Мы вышли из хаты. Весеннее солнце светило звонко и радостно, заметно припекая нос и щеки. Я подумала, что, пожалуй, успею до отъезда прилично загореть. Домна Федоровна привела меня на огород, где в теплицах уже вовсю наливались румянцем ранние помидорчики. Со всех сторон неслись запахи сирени, жасмина и еще какого-то бурного цветения, гремели голоса невидимых в густой садовой зелени птиц.
Мы остановились у небольшой грядки с тремя влажными лунками. В двух из них не было ничего, в одной едва заметно пробивался молодой росток.
— Нут-ко, доня, копай, — знахарка указала мне на одну из пустых лунок.
Я, как обычно, ничего не поняла, но спрашивать, зачем это, не стала. Присела и стала осторожно раскапывать руками мягкую землю. Вырыла приличную ямку, однако ничего там не было.
— Погоди, погоди, будет уже.
Домна Федоровна наклонилась и осторожно стала перебирать горку земли, образовавшуюся рядом с лункой. Ловко извлекла из нее черное, совсем крохотное семечко; неудивительно, что я не заметила его!
Следующую лунку ведунья уже раскапывала сама. На глубине примерно пяти сантиметров в земле обнаружился беловатый червячок, облепленный с одного конца остатками шелушки. Я поняла, что это тоже семечко, только уже проросшее. Третью лунку раскапывать не стали: росток и так виднелся над землей. Я поняла, что наставница намеренно показала мне три стадии развития семени; неясно мне только было, для чего она сделала это.
До конца дня знахарка ничего мне не объясняла и вообще не затрагивала ни тему обучения, ни то, что произошло утром. Однако урок с семенем не шел у меня из головы. Я занималась хозяйством, ходила гулять в степь, заглянула на пасеку к Алексею Петровичу, где мы вместе с ним окуривали ульи, вечером помогала Ирине проверять тетрадки (жена Федора работала в станичной школе). Но образ трех лунок витал где-то позади сознания и время от времени вставал перед глазами. К концу я стала что-то понимать, хотя это что-то никак не могло оформиться в готовую мысль.

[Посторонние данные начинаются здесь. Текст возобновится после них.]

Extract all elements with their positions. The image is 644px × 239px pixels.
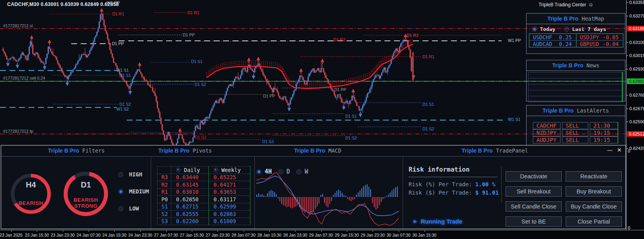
heatmap-mode-last-7-days[interactable]: Last 7 days xyxy=(564,26,606,32)
button-sell-breakout[interactable]: Sell Breakout xyxy=(506,186,562,197)
macd-tf-d[interactable]: D xyxy=(278,168,290,175)
button-reactivate[interactable]: Reactivate xyxy=(566,171,622,182)
radio-icon[interactable] xyxy=(256,169,261,174)
pivot-name: R3 xyxy=(157,174,171,181)
trend-gauge-d1 xyxy=(61,169,111,219)
time-scale[interactable]: 23 Jan 202523 Jan 15:3023 Jan 23:3024 Ja… xyxy=(0,230,644,239)
brand-label: Triple B Pro xyxy=(158,147,189,154)
section-divider xyxy=(254,156,255,229)
time-axis-tick xyxy=(63,230,63,232)
svg-text:D1 R1: D1 R1 xyxy=(112,11,124,16)
pivots-table: DailyWeeklyR30.634400.65225R20.631450.64… xyxy=(157,166,250,225)
brand-label: Triple B Pro xyxy=(547,15,579,22)
news-status-bar xyxy=(622,72,623,102)
button-set-to-be[interactable]: Set to BE xyxy=(506,216,562,227)
news-list xyxy=(528,72,623,102)
macd-tf-4h[interactable]: 4H xyxy=(256,168,272,175)
running-trade-label: Running Trade xyxy=(421,218,462,225)
pivot-daily: 0.62715 xyxy=(171,203,209,210)
time-axis-tick xyxy=(166,230,167,232)
minimize-icon[interactable]: — xyxy=(607,147,612,153)
heatmap-mode-radios: TodayLast 7 days xyxy=(532,26,606,32)
button-buy-breakout[interactable]: Buy Breakout xyxy=(566,186,622,197)
pivot-name: R2 xyxy=(157,181,171,189)
brand-corner-label: TripleB Trading Center xyxy=(538,2,586,8)
pivots-period-toggle-weekly[interactable]: Weekly xyxy=(208,166,250,174)
risk-information: Risk information Risk (%) Per Trade: 1.0… xyxy=(409,166,499,198)
pivot-weekly: 0.63653 xyxy=(208,188,250,196)
section-divider xyxy=(151,156,151,229)
dashboard-header: Triple B Pro Filters Triple B Pro Pivots… xyxy=(1,145,625,157)
gauge-state: BEARISH xyxy=(9,200,53,206)
risk-level-low[interactable]: LOW xyxy=(118,205,139,212)
close-icon[interactable]: ✕ xyxy=(617,147,621,153)
tf-label: D xyxy=(286,168,290,175)
section-name: Filters xyxy=(82,147,105,154)
risk-usd-line: Risk ($) Per Trade: $ 91.01 xyxy=(409,189,499,196)
price-axis-tick xyxy=(627,55,628,56)
risk-usd-value: $ 91.01 xyxy=(475,189,499,196)
time-axis-label: 27 Jan 23:30 xyxy=(206,233,230,237)
risk-title: Risk information xyxy=(409,166,499,173)
brand-label: Triple B Pro xyxy=(48,147,79,154)
panel-name: News xyxy=(587,62,600,69)
macd-timeframe-radios: 4HDW xyxy=(256,168,308,175)
heatmap-mode-today[interactable]: Today xyxy=(532,26,555,32)
mode-label: Today xyxy=(540,26,555,32)
price-axis-tick xyxy=(627,16,628,16)
risk-pct-value: 1.00 % xyxy=(475,181,496,187)
button-sell-candle-close[interactable]: Sell Candle Close xyxy=(506,201,562,212)
button-deactivate[interactable]: Deactivate xyxy=(506,171,562,182)
time-axis-tick xyxy=(373,230,373,232)
radio-icon[interactable] xyxy=(214,168,218,172)
pivot-row-r1: R10.630100.63653 xyxy=(157,188,250,196)
alert-time: 19:15 xyxy=(590,136,618,143)
pivot-row-s3: S30.622600.61009 xyxy=(157,218,250,225)
candlesticks xyxy=(3,13,414,150)
pivot-name: R1 xyxy=(157,188,171,196)
risk-level-medium[interactable]: MEDIUM xyxy=(118,188,149,195)
time-axis-label: 30 Jan 07:30 xyxy=(386,233,411,237)
tf-label: W xyxy=(305,168,308,175)
smiley-icon[interactable]: ☺ xyxy=(588,2,593,8)
time-axis-label: 24 Jan 07:30 xyxy=(77,233,101,237)
macd-tf-w[interactable]: W xyxy=(296,168,308,175)
button-close-partial[interactable]: Close Partial xyxy=(566,216,622,227)
pivot-row-r2: R20.631450.64171 xyxy=(157,181,250,189)
level-label: HIGH xyxy=(129,171,142,178)
news-panel: Triple B Pro News xyxy=(526,60,625,101)
radio-icon[interactable] xyxy=(118,206,123,211)
heatmap-cell-audcad: AUDCAD0.24 xyxy=(529,40,576,47)
pivot-weekly: 0.64171 xyxy=(208,181,250,189)
time-axis-tick xyxy=(89,230,89,232)
price-scale[interactable]: 0.633550.632700.631000.630150.629300.627… xyxy=(626,0,644,230)
time-axis-label: 23 Jan 2025 xyxy=(0,233,23,237)
radio-icon[interactable] xyxy=(118,172,123,177)
radio-icon[interactable] xyxy=(296,169,301,174)
alert-symbol: NZDJPY xyxy=(533,129,561,136)
button-buy-candle-close[interactable]: Buy Candle Close xyxy=(566,201,622,212)
pivot-daily: 0.63010 xyxy=(171,188,209,196)
alert-signal: SELL xyxy=(562,122,588,129)
svg-text:D1 S3: D1 S3 xyxy=(195,135,206,140)
radio-icon[interactable] xyxy=(118,189,123,194)
radio-icon[interactable] xyxy=(532,27,537,32)
radio-icon[interactable] xyxy=(278,169,283,174)
risk-level-high[interactable]: HIGH xyxy=(118,171,142,178)
running-trade-toggle[interactable]: ▸ Running Trade xyxy=(414,218,462,225)
pivots-period-toggle-daily[interactable]: Daily xyxy=(171,166,209,174)
time-axis-label: 29 Jan 23:30 xyxy=(361,233,385,237)
running-trade-arrow-icon: ▸ xyxy=(414,218,417,225)
section-divider xyxy=(403,156,403,229)
panel-name: LastAlerts xyxy=(577,107,609,114)
brand-label: Triple B Pro xyxy=(462,147,493,154)
radio-icon[interactable] xyxy=(176,168,181,172)
section-name: MACD xyxy=(328,147,341,154)
brand-label: Triple B Pro xyxy=(294,147,325,154)
svg-text:#1772817212 sell 0.24: #1772817212 sell 0.24 xyxy=(3,76,45,80)
filters-header: Triple B Pro Filters xyxy=(48,147,104,154)
radio-icon[interactable] xyxy=(564,27,569,32)
heatmap-table: USDCHF0.25USDJPY-0.65AUDCAD0.24GBPUSD-0.… xyxy=(529,33,623,48)
svg-text:D1 S1: D1 S1 xyxy=(191,59,203,64)
pivot-name: S1 xyxy=(157,203,171,210)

Перед сном, когда все домашние хлопоты-заботы были закончены, мы с Домной Федоровной вновь уединились в келье-кабинете.
После совместного прочтения молитвы она спросила меня:
— Ну, Дарья, и что ты об этом думаешь?
— Что-то думаю, но пока выразить не могу, — я чувствовала себя как-то растерянно.

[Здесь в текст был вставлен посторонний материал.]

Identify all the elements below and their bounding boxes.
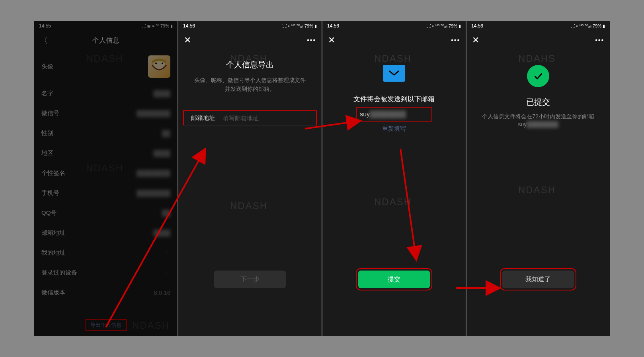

— Я тебе пособлю. Вот так же, как это семечко, так действует и Слово…
И тут что-то произошло. Какая-то яркая вспышка на долю мгновения расколола мой дух. Я поняла.

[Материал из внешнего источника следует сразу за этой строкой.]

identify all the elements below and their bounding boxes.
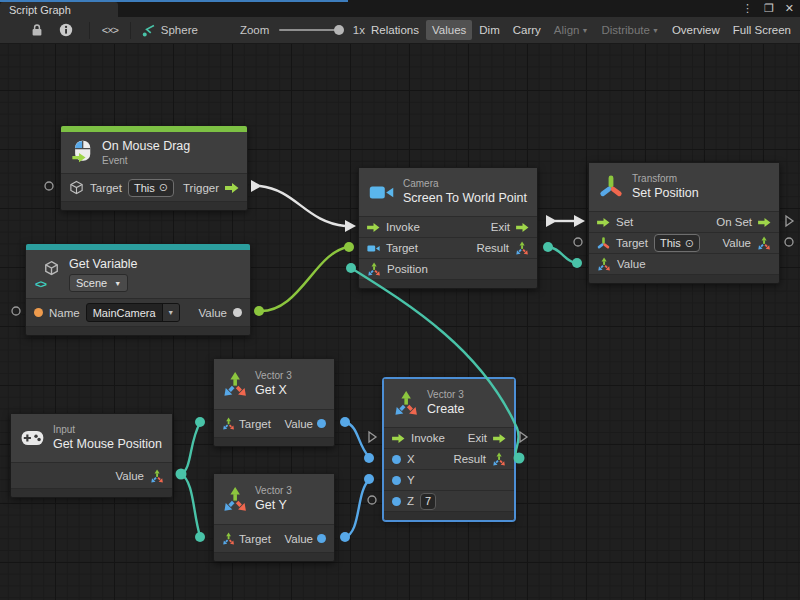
- z-port-label: Z: [407, 495, 414, 507]
- node-get-variable[interactable]: <> Get Variable Scene▼ Name MainCamera ▼…: [25, 243, 251, 336]
- node-footer: [589, 274, 779, 283]
- flow-arrow-icon[interactable]: [516, 222, 529, 233]
- float-input-port[interactable]: [392, 497, 401, 506]
- node-category: Vector 3: [255, 369, 292, 382]
- tab-bar: Script Graph ⋮ ❐ ✕: [0, 0, 800, 17]
- string-input-port[interactable]: [34, 308, 43, 317]
- flow-arrow-icon[interactable]: [597, 217, 610, 228]
- float-output-port[interactable]: [317, 534, 326, 543]
- carry-button[interactable]: Carry: [507, 20, 547, 40]
- distribute-dropdown[interactable]: Distribute▼: [595, 20, 665, 40]
- gamepad-icon: [21, 429, 44, 447]
- port-row: Target Value: [214, 524, 334, 552]
- target-picker-icon[interactable]: ⊙: [159, 181, 168, 194]
- overview-button[interactable]: Overview: [666, 20, 726, 40]
- value-port-label: Value: [284, 533, 313, 545]
- node-category: Input: [53, 423, 162, 436]
- values-button[interactable]: Values: [426, 20, 472, 40]
- result-port-label: Result: [476, 242, 509, 254]
- flow-arrow-icon[interactable]: [367, 222, 380, 233]
- node-get-x[interactable]: Vector 3 Get X Target Value: [213, 358, 335, 447]
- vector3-icon: [222, 486, 248, 512]
- node-on-mouse-drag[interactable]: On Mouse Drag Event Target This⊙ Trigger: [60, 125, 248, 211]
- camera-icon[interactable]: [367, 242, 380, 255]
- code-view-icon[interactable]: <×>: [102, 24, 118, 36]
- invoke-port-label: Invoke: [411, 432, 445, 444]
- node-header: Vector 3 Get Y: [214, 474, 334, 524]
- vector3-icon[interactable]: [492, 452, 506, 466]
- float-input-port[interactable]: [392, 476, 401, 485]
- toolbar-divider: [130, 22, 131, 39]
- node-subtitle: Event: [102, 154, 190, 167]
- graph-toolbar: <×> Sphere Zoom 1x Relations Values Dim …: [0, 17, 800, 44]
- vector3-icon[interactable]: [597, 257, 611, 271]
- port-row: Target Result: [359, 237, 537, 258]
- node-footer: [359, 279, 537, 288]
- full-screen-button[interactable]: Full Screen: [727, 20, 797, 40]
- vector3-icon[interactable]: [515, 241, 529, 255]
- vector3-icon[interactable]: [757, 236, 771, 250]
- camera-icon: [369, 180, 394, 205]
- node-header: Transform Set Position: [589, 163, 779, 211]
- port-row: Value: [589, 253, 779, 274]
- chevron-down-icon: ▼: [652, 27, 659, 34]
- node-title: Get Y: [255, 497, 292, 513]
- dim-button[interactable]: Dim: [473, 20, 505, 40]
- chevron-down-icon: ▼: [114, 280, 121, 287]
- invoke-port-label: Invoke: [386, 221, 420, 233]
- graph-icon: [141, 23, 156, 38]
- node-header: Vector 3 Create: [384, 379, 514, 427]
- flow-arrow-icon[interactable]: [758, 217, 771, 228]
- on-set-port-label: On Set: [716, 216, 752, 228]
- vector3-icon[interactable]: [222, 417, 235, 430]
- node-set-position[interactable]: Transform Set Position Set On Set Target…: [588, 162, 780, 284]
- node-create-vector3[interactable]: Vector 3 Create Invoke Exit X Result Y Z…: [383, 378, 515, 521]
- node-footer: [384, 511, 514, 520]
- float-output-port[interactable]: [317, 419, 326, 428]
- vector3-icon[interactable]: [367, 262, 381, 276]
- variable-scope-dropdown[interactable]: Scene▼: [69, 274, 128, 292]
- value-output-port[interactable]: [233, 308, 242, 317]
- node-header: Input Get Mouse Position: [11, 414, 172, 462]
- value-out-port-label: Value: [722, 237, 751, 249]
- target-this-chip[interactable]: This⊙: [128, 179, 174, 197]
- node-header: Vector 3 Get X: [214, 359, 334, 409]
- result-port-label: Result: [453, 453, 486, 465]
- zoom-slider-knob[interactable]: [334, 25, 344, 35]
- zoom-label: Zoom: [240, 24, 269, 36]
- lock-icon[interactable]: [30, 23, 44, 37]
- float-input-port[interactable]: [392, 455, 401, 464]
- target-port-label: Target: [386, 242, 418, 254]
- flow-arrow-icon[interactable]: [392, 433, 405, 444]
- vector3-icon[interactable]: [150, 469, 164, 483]
- z-value-field[interactable]: 7: [420, 493, 436, 510]
- port-row: Position: [359, 258, 537, 279]
- tab-script-graph[interactable]: Script Graph: [0, 2, 118, 17]
- node-get-mouse-position[interactable]: Input Get Mouse Position Value: [10, 413, 173, 498]
- variable-name-field[interactable]: MainCamera ▼: [86, 303, 180, 322]
- port-row: Z 7: [384, 490, 514, 511]
- align-dropdown[interactable]: Align▼: [548, 20, 595, 40]
- info-icon[interactable]: [59, 23, 73, 37]
- set-port-label: Set: [616, 216, 633, 228]
- vector3-icon[interactable]: [222, 532, 235, 545]
- port-row: Invoke Exit: [359, 216, 537, 237]
- value-port-label: Value: [115, 470, 144, 482]
- maximize-icon[interactable]: ❐: [764, 3, 774, 14]
- close-icon[interactable]: ✕: [785, 3, 794, 14]
- position-port-label: Position: [387, 263, 428, 275]
- zoom-slider[interactable]: [279, 29, 341, 31]
- target-this-chip[interactable]: This⊙: [654, 234, 700, 252]
- chevron-down-icon[interactable]: ▼: [162, 304, 179, 321]
- node-screen-to-world-point[interactable]: Camera Screen To World Point Invoke Exit…: [358, 167, 538, 289]
- port-row: Target This⊙ Value: [589, 232, 779, 253]
- flow-arrow-icon[interactable]: [493, 433, 506, 444]
- chevron-down-icon: ▼: [581, 27, 588, 34]
- exit-port-label: Exit: [491, 221, 510, 233]
- node-get-y[interactable]: Vector 3 Get Y Target Value: [213, 473, 335, 562]
- transform-icon[interactable]: [597, 237, 610, 250]
- flow-arrow-icon[interactable]: [225, 182, 239, 194]
- target-picker-icon[interactable]: ⊙: [685, 237, 694, 250]
- menu-icon[interactable]: ⋮: [742, 3, 753, 14]
- relations-button[interactable]: Relations: [365, 20, 425, 40]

— Слово, оно как семя, да? Падает в душу и сначала там незаметно, сливается с тем, что в душе есть уже? Растворяется в остальных словах и мыслях? А потом прорастать начинает? И вырастает, и плоды дает? — мной владел необычайный восторг, словно я сделала чудесное открытие.
Лицо знахарки лучилось удовлетворением.
— Чуешь?
— Чую! Такой простой и вместе с тем такой глубокий образ! Если бы вы мне словами это сказали, я бы долго еще не поняла ничего! А тут, так наглядно, так ясно!
— Стой, стой доня, охолонись. То не просто образ, думаешь, я тебе для красивости семечко показала?
Меня словно окатили холодной водой. Восторг прошел, я мгновенно успокоилась, поняв, что за этим кроется еще какой-то важный смысл, который мне надо усвоить. Я вся превратилась в слух.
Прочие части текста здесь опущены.